"The Victorian age with its women's waif-like waistlines of 18 inches and its pear-shaped hips adorning all adorable and desirable beauties of the fairer sex has much more to answer for in the annals of British history than all the colonisation and exploitation of its Commonwealth and overseas territories.
Often, one of the gravest exploitation in society spring from mankind's desire to shape the pattern of 'ideal' womanhood and the image of 'female perfection'. Great Britain has ironically been able to right other wrongs it has done in its past, but with regard to the wrong it has done to women, it has been a tortoise of the progressive movement.
Even Great Britain, at the height of its supreme power, when we colonised and governed two-thirds of the globe and ruled the seas eventually saw the injustice of slavery and colonisation, and after developing an international conscience, we outlawed slavery and granted dependent colonies their freedom. However, when it comes to granting our women comparable freedoms and equality with the men in society, we have been sadly lacking in political will to change/reform as quickly as we ought to instead of merely paying lip service. We have undoubtedly enshrined in law, society's adoption of a politically correct language towards women, yet such reform is often merely cosmetic as male thoughts and inner desires secretly remain as they have done for centuries. For instance, why the need to have a discussion on the obvious wrongness of 'Upskirting' today when a similar action perpetrated by women against men would not go unpunished. Can you possibly imagine loose women being able to pull down a man's trousers in public and take a photograph of his private regions, and get away with it?
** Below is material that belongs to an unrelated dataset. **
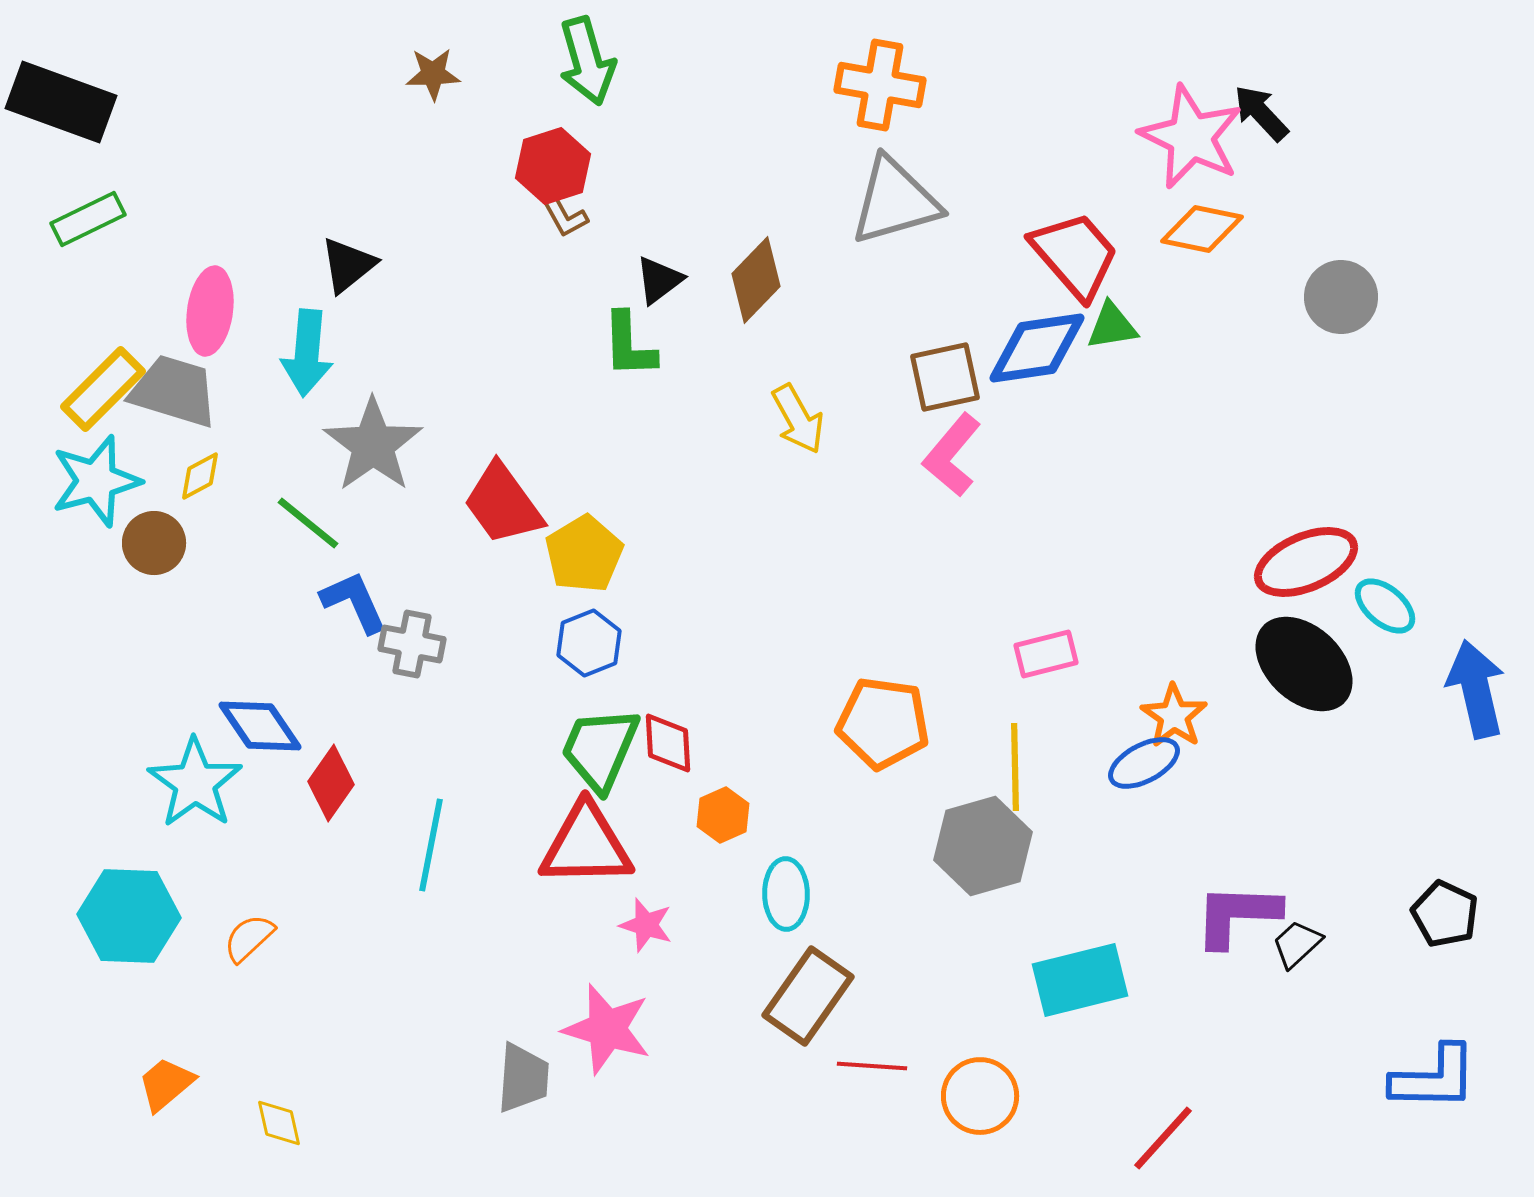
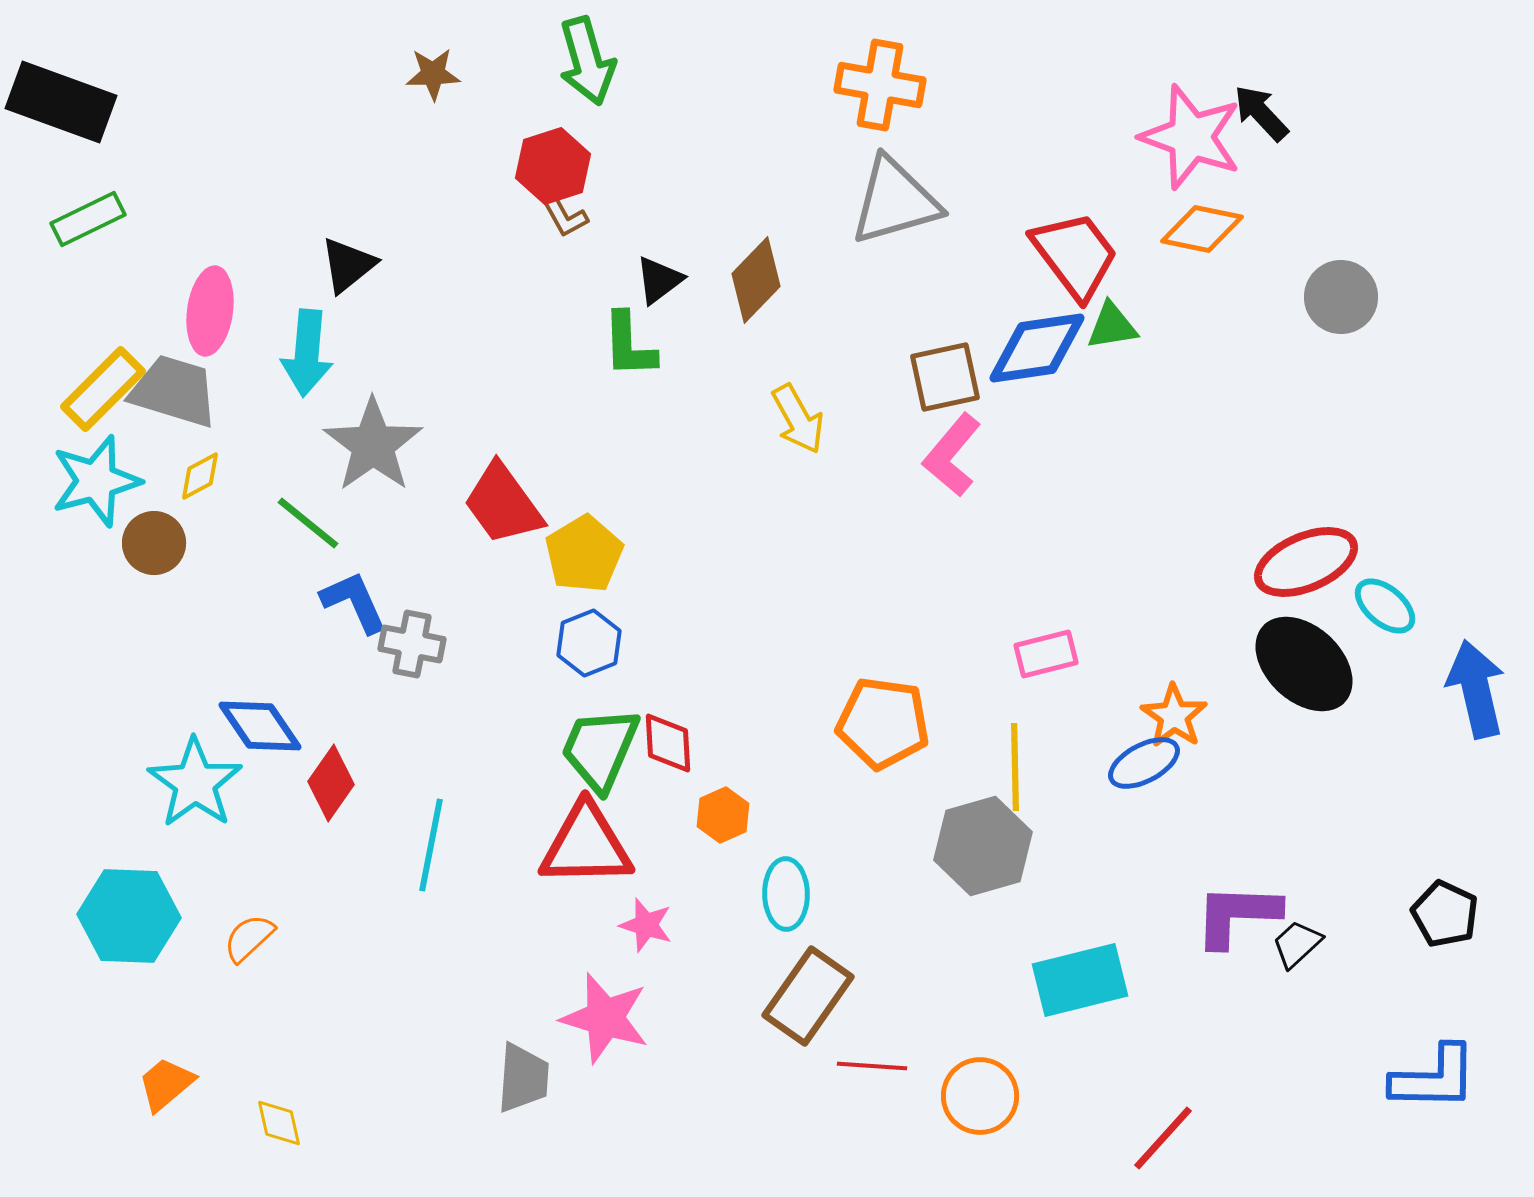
pink star at (1191, 137): rotated 6 degrees counterclockwise
red trapezoid at (1075, 255): rotated 4 degrees clockwise
pink star at (607, 1029): moved 2 px left, 11 px up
I recently had access to a few magazines that literally shocked my senses. I refer not to those 'top-shelf men-mags' that are often found within the reach of most testosterone-driven teenagers, but those magazines that seemingly cater for the tastes and interests of young girls and 'teeny weenies' who have hardly been long enough upon the voyage of puberty to recognise the many masculine snares along the way.
However much these magazines for young girls tend to dress it up, their underlying message of promotional female fashion is, 'less means more' in the beauty stakes of male desirability. No wonder that the incidence of young girls dieting and being preoccupied by their weight and shape is daily increasing, and that the young girl who carries those few extra pounds around her waistline is the butt of peer bullying and self-deprecation, even in the playground of infants as well as on the mobile messages/images sent by their taunting teenage peers to one another.
Over the past ten years, Great Britain and the U.S.A. have been beset by an obesity crisis that threatens increased deaths at earlier ages and total depletion of health budgets. And not only does this bode badly in health terms for many overweight girls and boys, but those girls who previously were preoccupied maintaining a slim figure have tended to become even more obsessive by not overeating.
For any family member who has ever experienced the physical and emotional trauma of having to cope with the self-starvation of any daughter, sister or niece displaying anorexia, they will know how hard the condition is to overcome and control. To have one's teenage child stood there as thin as an inmate from Auschwitz Concentration Camp while they genuinely believe themselves to be too fat and ugly is not an experience that any parent should ever have to face. To have to bury one's child before they have reached the age of maturity is an experience beyond the realms of parental endurance.
Isn't it time that fairness for all, justice for everyone and universal law banished all manner of inequality between the sexes? Isn't it time to stop this nonsense, time that all wafer-thin models were consigned to the bin of past indignity. Why won't Parliament legislate against treating our young girls with inferior expectations to those experienced by our sons? Why don't we banish those expensive, silly-girly magazines and all television and media advertising which inappropriately sexualises and debases the image of females?
I cannot believe that a comparable 'sexualisation' of males in society would ever have been seriously considered, let alone tolerated and promoted. Let's cut it out once and for all!"